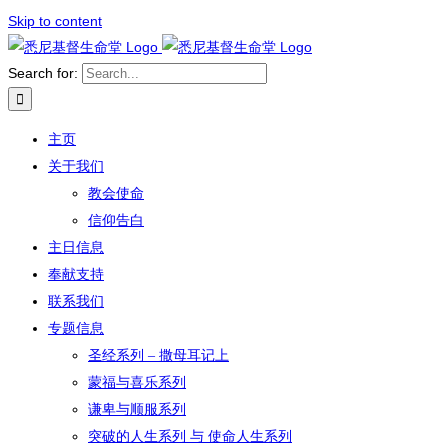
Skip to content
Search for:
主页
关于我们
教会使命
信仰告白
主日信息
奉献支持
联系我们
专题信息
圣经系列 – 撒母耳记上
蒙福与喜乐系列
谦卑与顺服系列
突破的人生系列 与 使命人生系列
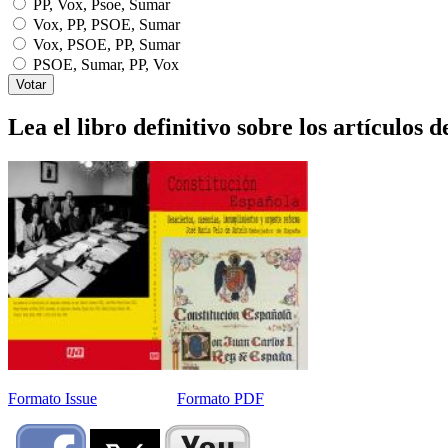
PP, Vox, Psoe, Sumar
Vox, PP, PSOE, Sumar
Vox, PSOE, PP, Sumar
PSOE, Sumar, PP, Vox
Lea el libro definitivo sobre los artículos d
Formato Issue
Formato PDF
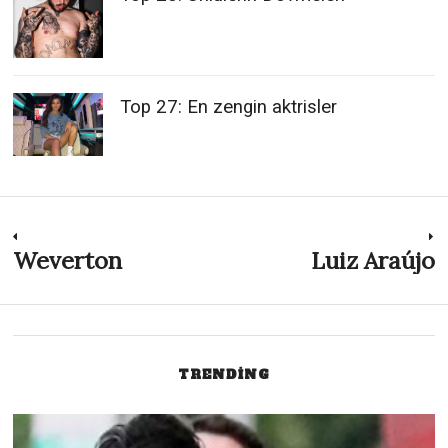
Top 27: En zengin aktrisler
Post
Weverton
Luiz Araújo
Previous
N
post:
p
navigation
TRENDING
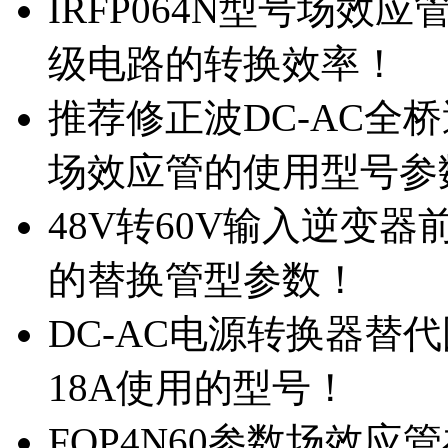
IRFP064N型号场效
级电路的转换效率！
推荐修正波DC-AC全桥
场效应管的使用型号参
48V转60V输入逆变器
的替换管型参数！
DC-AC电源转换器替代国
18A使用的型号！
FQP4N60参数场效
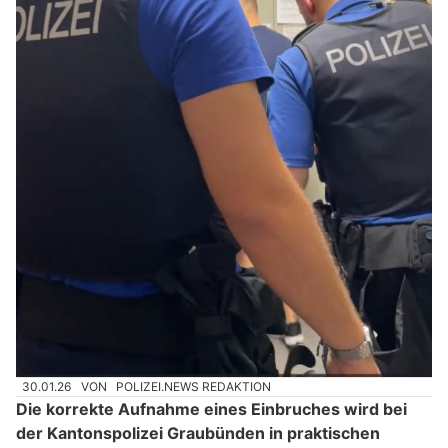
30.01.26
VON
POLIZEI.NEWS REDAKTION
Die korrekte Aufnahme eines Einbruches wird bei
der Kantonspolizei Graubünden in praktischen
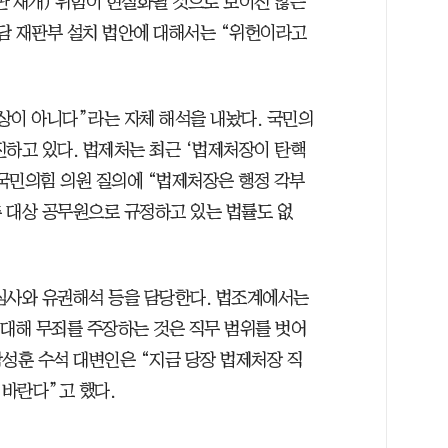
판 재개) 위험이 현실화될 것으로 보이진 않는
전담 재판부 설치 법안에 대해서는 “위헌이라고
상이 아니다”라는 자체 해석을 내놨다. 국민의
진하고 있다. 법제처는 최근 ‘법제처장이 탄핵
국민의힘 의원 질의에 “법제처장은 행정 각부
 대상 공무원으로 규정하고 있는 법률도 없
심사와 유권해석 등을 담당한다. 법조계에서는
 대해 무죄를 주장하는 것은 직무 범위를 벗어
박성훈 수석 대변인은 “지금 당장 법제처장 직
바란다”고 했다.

_ _ _ _

_Prompt_
In your output, include only the lines from the line containing "Die korrekte Aufnahme" through the last line of the material above, exactly as they appear, and leave out the pictures.

_Finished task_
Die korrekte Aufnahme eines Einbruches wird bei
der Kantonspolizei Graubünden in praktischen
판 재개) 위험이 현실화될 것으로 보이진 않는
전담 재판부 설치 법안에 대해서는 “위헌이라고
상이 아니다”라는 자체 해석을 내놨다. 국민의
진하고 있다. 법제처는 최근 ‘법제처장이 탄핵
국민의힘 의원 질의에 “법제처장은 행정 각부
 대상 공무원으로 규정하고 있는 법률도 없
심사와 유권해석 등을 담당한다. 법조계에서는
 대해 무죄를 주장하는 것은 직무 범위를 벗어
박성훈 수석 대변인은 “지금 당장 법제처장 직
바란다”고 했다.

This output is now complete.